Depends on your stock. You can do it alone with one stock like Tesla or you can use multiple combo.
I used multiple combos like upstart, crwd , home depot, Nvidia, amd, tsmc, Airbnb. Capital needed around usd100k which if conservative gives you around 20%p.a. Good enough for me.
First rule of selling puts is you need to be comfortable buying 100 shares at the strike price you choose.Like I am comfortable picking up Airbnb in 135-140 range so if it's near that price, I just sell covered put on it easily netting me usd40-80/contract.
Another one is amd, I am ok with picking up another 100 shares at Usd98, hence that's my strike price.
For covered calls is a different story. You want to try to hold on to your stock. For stuff like crwd I set my premium to usd30x4x/week.For tsmc, I set t to usd2x/week. Every stock is different. If you have been selling covered call for a while you will know where is the safe and sweet spot where you can sell and the options expired worthless. The further you go out, the less liquid it gets and premium may become not worth it.
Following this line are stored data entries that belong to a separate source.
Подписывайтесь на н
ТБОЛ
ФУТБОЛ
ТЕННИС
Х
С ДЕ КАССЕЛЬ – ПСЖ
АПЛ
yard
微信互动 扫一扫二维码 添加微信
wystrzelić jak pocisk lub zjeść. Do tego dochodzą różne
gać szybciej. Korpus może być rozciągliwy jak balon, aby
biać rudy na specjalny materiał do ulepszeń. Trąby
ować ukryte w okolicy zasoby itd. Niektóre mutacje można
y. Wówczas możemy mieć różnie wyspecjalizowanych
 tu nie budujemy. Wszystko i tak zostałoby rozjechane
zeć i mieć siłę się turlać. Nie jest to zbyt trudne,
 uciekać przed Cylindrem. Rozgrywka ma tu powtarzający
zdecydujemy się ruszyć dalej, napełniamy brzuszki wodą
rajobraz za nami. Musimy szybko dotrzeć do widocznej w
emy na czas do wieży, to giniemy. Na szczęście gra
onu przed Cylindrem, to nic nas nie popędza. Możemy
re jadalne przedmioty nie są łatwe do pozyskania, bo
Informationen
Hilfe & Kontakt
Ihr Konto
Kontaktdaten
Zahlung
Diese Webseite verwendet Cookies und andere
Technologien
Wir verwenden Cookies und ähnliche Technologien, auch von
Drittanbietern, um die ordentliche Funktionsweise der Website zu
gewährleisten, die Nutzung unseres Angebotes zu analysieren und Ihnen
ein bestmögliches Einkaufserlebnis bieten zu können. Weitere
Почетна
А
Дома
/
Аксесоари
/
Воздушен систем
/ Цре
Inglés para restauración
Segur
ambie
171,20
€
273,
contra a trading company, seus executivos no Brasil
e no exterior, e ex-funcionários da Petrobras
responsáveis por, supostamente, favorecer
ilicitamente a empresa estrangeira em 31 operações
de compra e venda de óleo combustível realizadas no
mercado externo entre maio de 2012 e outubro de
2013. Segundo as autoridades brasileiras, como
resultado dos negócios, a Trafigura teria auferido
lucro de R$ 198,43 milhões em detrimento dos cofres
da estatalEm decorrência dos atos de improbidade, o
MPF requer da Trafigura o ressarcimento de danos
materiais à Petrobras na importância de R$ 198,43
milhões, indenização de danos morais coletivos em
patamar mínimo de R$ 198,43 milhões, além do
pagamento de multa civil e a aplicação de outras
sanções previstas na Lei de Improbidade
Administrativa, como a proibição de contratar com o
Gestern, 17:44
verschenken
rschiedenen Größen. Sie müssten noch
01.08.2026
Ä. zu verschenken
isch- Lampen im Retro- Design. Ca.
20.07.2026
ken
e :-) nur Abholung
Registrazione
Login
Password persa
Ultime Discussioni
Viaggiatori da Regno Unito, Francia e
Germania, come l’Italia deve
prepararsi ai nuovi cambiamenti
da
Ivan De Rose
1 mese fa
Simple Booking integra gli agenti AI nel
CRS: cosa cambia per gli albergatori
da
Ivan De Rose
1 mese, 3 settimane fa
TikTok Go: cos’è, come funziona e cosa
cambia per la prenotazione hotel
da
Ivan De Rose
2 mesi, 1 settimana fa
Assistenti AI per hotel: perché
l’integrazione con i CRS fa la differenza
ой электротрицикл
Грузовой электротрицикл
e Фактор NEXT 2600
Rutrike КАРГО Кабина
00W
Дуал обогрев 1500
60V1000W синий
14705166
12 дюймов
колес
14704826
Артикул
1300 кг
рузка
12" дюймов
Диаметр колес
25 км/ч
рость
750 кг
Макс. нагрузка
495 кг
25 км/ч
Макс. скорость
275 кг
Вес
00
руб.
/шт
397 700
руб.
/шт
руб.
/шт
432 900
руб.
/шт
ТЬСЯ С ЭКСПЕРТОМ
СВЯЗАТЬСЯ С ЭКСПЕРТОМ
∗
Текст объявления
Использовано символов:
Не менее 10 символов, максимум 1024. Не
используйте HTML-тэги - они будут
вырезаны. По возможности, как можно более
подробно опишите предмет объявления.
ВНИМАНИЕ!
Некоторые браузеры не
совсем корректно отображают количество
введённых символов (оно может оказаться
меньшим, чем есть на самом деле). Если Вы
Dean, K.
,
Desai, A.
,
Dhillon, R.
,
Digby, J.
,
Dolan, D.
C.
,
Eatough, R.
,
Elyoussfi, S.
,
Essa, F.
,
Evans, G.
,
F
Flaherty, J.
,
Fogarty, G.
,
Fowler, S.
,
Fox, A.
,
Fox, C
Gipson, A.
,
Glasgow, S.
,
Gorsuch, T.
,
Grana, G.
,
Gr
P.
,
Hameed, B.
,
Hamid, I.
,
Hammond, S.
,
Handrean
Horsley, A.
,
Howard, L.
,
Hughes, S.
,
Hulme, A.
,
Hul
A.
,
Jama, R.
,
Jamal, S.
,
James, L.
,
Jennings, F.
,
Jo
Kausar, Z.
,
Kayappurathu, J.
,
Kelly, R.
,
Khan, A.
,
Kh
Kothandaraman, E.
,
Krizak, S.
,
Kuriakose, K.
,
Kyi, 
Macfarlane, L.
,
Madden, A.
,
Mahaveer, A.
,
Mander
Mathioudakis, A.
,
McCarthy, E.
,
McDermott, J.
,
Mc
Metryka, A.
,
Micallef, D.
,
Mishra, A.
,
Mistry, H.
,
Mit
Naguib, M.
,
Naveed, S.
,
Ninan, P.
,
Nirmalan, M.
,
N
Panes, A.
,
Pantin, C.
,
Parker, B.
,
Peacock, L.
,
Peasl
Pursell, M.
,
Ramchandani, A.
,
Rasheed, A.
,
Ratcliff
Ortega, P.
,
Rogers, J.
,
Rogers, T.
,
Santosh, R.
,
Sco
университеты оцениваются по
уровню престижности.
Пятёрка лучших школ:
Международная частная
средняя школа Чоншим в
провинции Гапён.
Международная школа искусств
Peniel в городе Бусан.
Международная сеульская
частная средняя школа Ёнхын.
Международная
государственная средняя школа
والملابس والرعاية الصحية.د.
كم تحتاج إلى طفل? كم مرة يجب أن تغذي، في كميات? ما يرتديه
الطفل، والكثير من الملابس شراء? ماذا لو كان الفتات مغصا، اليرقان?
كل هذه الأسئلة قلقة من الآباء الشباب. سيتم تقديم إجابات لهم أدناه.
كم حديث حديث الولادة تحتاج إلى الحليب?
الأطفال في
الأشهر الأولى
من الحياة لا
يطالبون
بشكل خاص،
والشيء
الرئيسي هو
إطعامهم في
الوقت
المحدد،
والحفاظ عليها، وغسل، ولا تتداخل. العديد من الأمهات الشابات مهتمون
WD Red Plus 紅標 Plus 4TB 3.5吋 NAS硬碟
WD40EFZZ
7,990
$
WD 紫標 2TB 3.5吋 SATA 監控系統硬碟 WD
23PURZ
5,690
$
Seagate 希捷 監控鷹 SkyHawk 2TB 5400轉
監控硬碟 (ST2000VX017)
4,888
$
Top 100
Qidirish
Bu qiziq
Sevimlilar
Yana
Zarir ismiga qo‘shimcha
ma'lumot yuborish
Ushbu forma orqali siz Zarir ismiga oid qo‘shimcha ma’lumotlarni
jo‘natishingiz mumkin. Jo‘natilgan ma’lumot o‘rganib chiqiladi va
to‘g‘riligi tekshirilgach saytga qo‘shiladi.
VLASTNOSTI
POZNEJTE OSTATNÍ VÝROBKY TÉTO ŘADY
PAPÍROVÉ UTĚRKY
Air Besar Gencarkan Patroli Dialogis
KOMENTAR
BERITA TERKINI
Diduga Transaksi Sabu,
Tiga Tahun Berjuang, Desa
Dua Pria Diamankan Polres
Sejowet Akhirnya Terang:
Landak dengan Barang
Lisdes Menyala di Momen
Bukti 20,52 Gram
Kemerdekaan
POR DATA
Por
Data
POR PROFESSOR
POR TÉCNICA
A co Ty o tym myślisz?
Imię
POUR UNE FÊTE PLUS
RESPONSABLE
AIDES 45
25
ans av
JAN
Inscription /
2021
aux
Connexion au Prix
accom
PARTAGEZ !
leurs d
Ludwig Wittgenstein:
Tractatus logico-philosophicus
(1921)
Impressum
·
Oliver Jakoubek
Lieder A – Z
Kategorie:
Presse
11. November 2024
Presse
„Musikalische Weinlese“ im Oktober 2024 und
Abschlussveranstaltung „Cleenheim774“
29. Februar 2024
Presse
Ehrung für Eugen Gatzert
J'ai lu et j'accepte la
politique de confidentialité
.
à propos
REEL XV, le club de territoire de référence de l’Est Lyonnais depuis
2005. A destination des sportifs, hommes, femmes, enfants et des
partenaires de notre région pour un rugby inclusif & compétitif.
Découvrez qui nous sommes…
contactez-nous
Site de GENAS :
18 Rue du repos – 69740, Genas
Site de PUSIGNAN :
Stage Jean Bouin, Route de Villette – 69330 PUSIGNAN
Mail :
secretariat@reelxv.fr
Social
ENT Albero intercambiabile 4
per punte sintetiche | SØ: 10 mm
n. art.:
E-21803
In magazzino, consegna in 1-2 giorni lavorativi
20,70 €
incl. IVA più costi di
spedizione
If you don't have capital for it, focus on one company say amd, or palantir. Dont tell me you can afford 100 shares of palantir? 100 shares of palantir, can easily give you usd10/week.
If you don't have the capital or refuse to use margin, another way you can do is do a poor man covered call. Buy a deep in the money call options expiring say 2 years old. Then start selling calls on it. The capital for deep in the money call is lesser than capital required to buy 100 shares.
Another reason is I use interactive broker and uses margin. As long as your stock does not hit the strike price for puts, and your cash balance remains positive, no interest will be charged
Even if it hits, as mentioned I am happy buying at those price and if my cash do turn negative, interactive broker have very low margin rate like 1.5%p.a so my interest is like USD400-1000/year which is easily cancel off by consistently selling calls (1 week of selling options easily wipe out one year worth of interest) Hence subsequent premium from selling options goes to paying down the principal). Of course the more negative your portfolio, the longer you have to sell options just to wipe out the interest. Above is just an example.
Of course with interest rate going up, I will reduced the amount of covered put I opened going forward.